According to the 2001 federal census, eight out of every ten (79.3%) residences in the neighbourhood were built between the end of World War II and 1960. Most of the remainder (13%) were built during the 1960s with residential development in the neighbourhood being substantially complete by 1970.

The most common type or residence in the neighbourhood, accounting for nine out of every ten (88%) of all residences according to the 2005 municipal census, is the single-family dwelling. Another one in ten (9%) are row houses. There are also a few duplexes in the neighbourhood.

Four out of five residences (80%) are owner-occupied, with only one residence in five being rented.

== Schools ==
There were two schools in the neighbourhood. Only one is operating as of November 2012. Dovercourt Elementary School is operated by the Edmonton Public School System. St. Rita Catholic School was operated by the Edmonton Catholic School System. A private school, Coralwood Adventist Academy, is also within the neighbourhood.
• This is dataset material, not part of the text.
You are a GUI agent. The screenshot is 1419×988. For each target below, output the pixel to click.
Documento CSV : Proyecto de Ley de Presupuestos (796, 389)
Ross Sheppard High School is located a short distance to the south of the neighbourhood.

== Shopping and services ==
Residents have access to shopping and recreational facilities in the adjoining neighbourhood of Woodcroft to the south. This includes shopping, entertainment and services at Westmount Centre.

Located within Coronation Park in Woodcroft is the Telus World of Science (formerly called the Edmonton Space and Sciences Centre), a major swimming pool, an ice arena, a small football stadium and a lawn bowling facility.

St. Albert Trail provides access, via Groat Road, to destinations on the south side, including the University of Alberta and Whyte Avenue.